=== About this exercise ===
Pictures do not belong in the copy; quote every entry below exactly.
[Start of section]
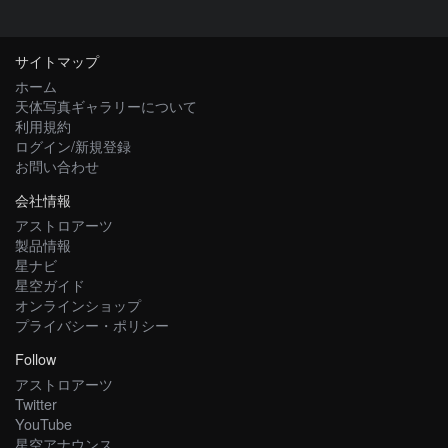
サイトマップ
ホーム
天体写真ギャラリーについて
利用規約
ログイン/新規登録
お問い合わせ
会社情報
アストロアーツ
製品情報
星ナビ
星空ガイド
オンラインショップ
プライバシー・ポリシー
Follow
アストロアーツ
Twitter
YouTube
星空アナウンス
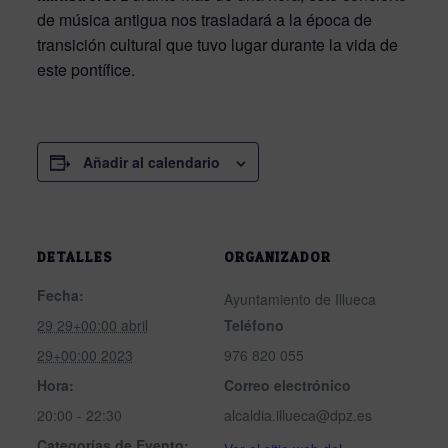
de música antigua nos trasladará a la época de
transición cultural que tuvo lugar durante la vida de
este pontífice.
Añadir al calendario
DETALLES
ORGANIZADOR
Fecha:
Ayuntamiento de Illueca
29 29+00:00 abril
Teléfono
29+00:00 2023
976 820 055
Hora:
Correo electrónico
20:00 - 22:30
alcaldia.illueca@dpz.es
Categorías de Evento:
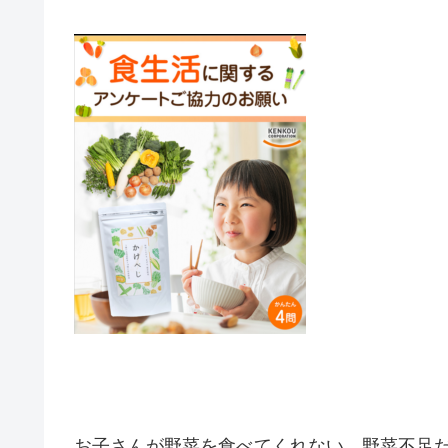
お子さんが野菜を食べてくれない、野菜不足だ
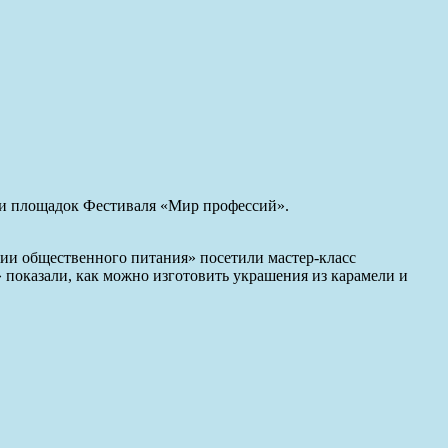
 и площадок Фестиваля «Мир профессий».
ции общественного питания» посетили мастер-класс
 показали, как можно изготовить украшения из карамели и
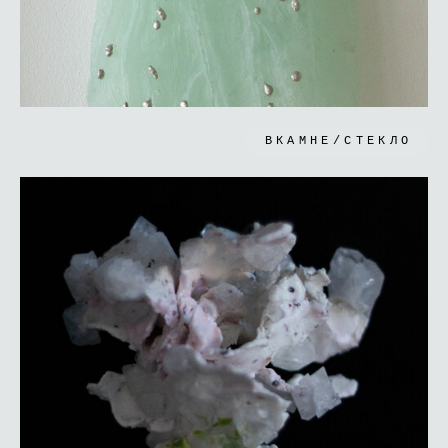
ВКАМНЕ/СТЕКЛО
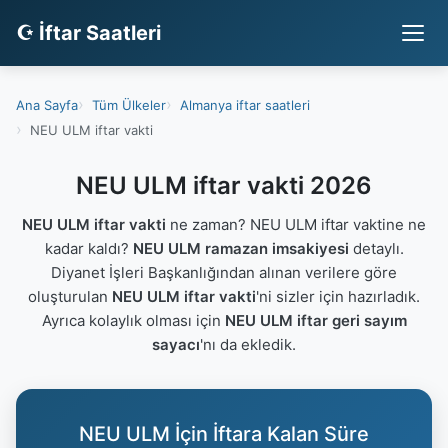
☪ İftar Saatleri
Ana Sayfa
Tüm Ülkeler
Almanya iftar saatleri
NEU ULM iftar vakti
NEU ULM iftar vakti 2026
NEU ULM iftar vakti
ne zaman? NEU ULM iftar vaktine ne
kadar kaldı?
NEU ULM ramazan imsakiyesi
detaylı.
Diyanet İşleri Başkanlığından alınan verilere göre
oluşturulan
NEU ULM iftar vakti
'ni sizler için hazırladık.
Ayrıca kolaylık olması için
NEU ULM iftar geri sayım
sayacı
'nı da ekledik.
NEU ULM İçin İftara Kalan Süre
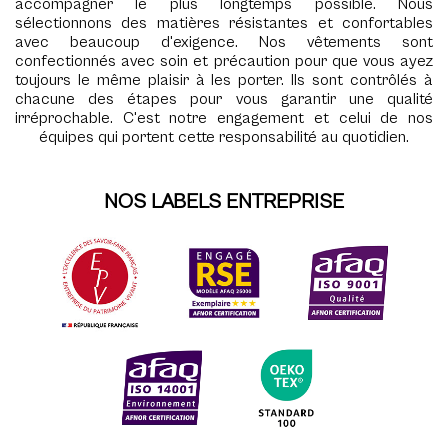
accompagner le plus longtemps possible. Nous
sélectionnons des matières résistantes et confortables
avec beaucoup d'exigence. Nos vêtements sont
confectionnés avec soin et précaution pour que vous ayez
toujours le même plaisir à les porter. Ils sont contrôlés à
chacune des étapes pour vous garantir une qualité
irréprochable. C'est notre engagement et celui de nos
équipes qui portent cette responsabilité au quotidien.
NOS LABELS ENTREPRISE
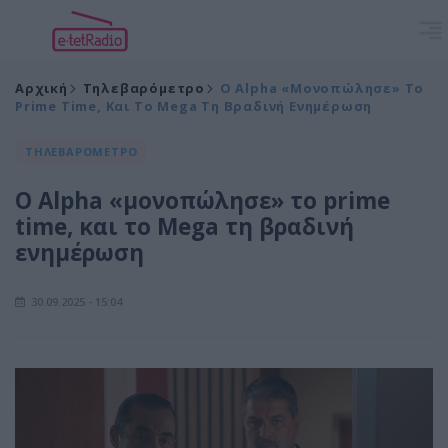
Αρχική
Τηλεβαρόμετρο
Ο Alpha «μονοπώλησε» Το
Prime Time, Και Το Mega Τη Βραδινή Ενημέρωση
ΤΗΛΕΒΑΡΟΜΕΤΡΟ
Ο Alpha «μονοπώλησε» το prime
time, και το Mega τη βραδινή
ενημέρωση
30.09.2025 - 15:04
[End of section]
=== Result ===
サイトマップ
ホーム
天体写真ギャラリーについて
利用規約
ログイン/新規登録
お問い合わせ
会社情報
アストロアーツ
製品情報
星ナビ
星空ガイド
オンラインショップ
プライバシー・ポリシー
Follow
アストロアーツ
Twitter
YouTube
星空アナウンス
de música antigua nos trasladará a la época de
transición cultural que tuvo lugar durante la vida de
este pontífice.
Añadir al calendario
DETALLES
ORGANIZADOR
Fecha:
Ayuntamiento de Illueca
29 29+00:00 abril
Teléfono
29+00:00 2023
976 820 055
Hora:
Correo electrónico
20:00 - 22:30
alcaldia.illueca@dpz.es
Categorías de Evento:
お子さんが野菜を食べてくれない、野菜不足だ
 и площадок Фестиваля «Мир профессий».
ции общественного питания» посетили мастер-класс
 показали, как можно изготовить украшения из карамели и
ВКАМНЕ/СТЕКЛО
☪ İftar Saatleri
Ana Sayfa
Tüm Ülkeler
Almanya iftar saatleri
NEU ULM iftar vakti
NEU ULM iftar vakti 2026
NEU ULM iftar vakti
ne zaman? NEU ULM iftar vaktine ne
kadar kaldı?
NEU ULM ramazan imsakiyesi
detaylı.
Diyanet İşleri Başkanlığından alınan verilere göre
oluşturulan
NEU ULM iftar vakti
'ni sizler için hazırladık.
Ayrıca kolaylık olması için
NEU ULM iftar geri sayım
sayacı
'nı da ekledik.
NEU ULM İçin İftara Kalan Süre
accompagner le plus longtemps possible. Nous
sélectionnons des matières résistantes et confortables
avec beaucoup d'exigence. Nos vêtements sont
confectionnés avec soin et précaution pour que vous ayez
toujours le même plaisir à les porter. Ils sont contrôlés à
chacune des étapes pour vous garantir une qualité
irréprochable. C'est notre engagement et celui de nos
équipes qui portent cette responsabilité au quotidien.
NOS LABELS ENTREPRISE
Αρχική
Τηλεβαρόμετρο
Ο Alpha «μονοπώλησε» Το
Prime Time, Και Το Mega Τη Βραδινή Ενημέρωση
ΤΗΛΕΒΑΡΟΜΕΤΡΟ
Ο Alpha «μονοπώλησε» το prime
time, και το Mega τη βραδινή
ενημέρωση
30.09.2025 - 15:04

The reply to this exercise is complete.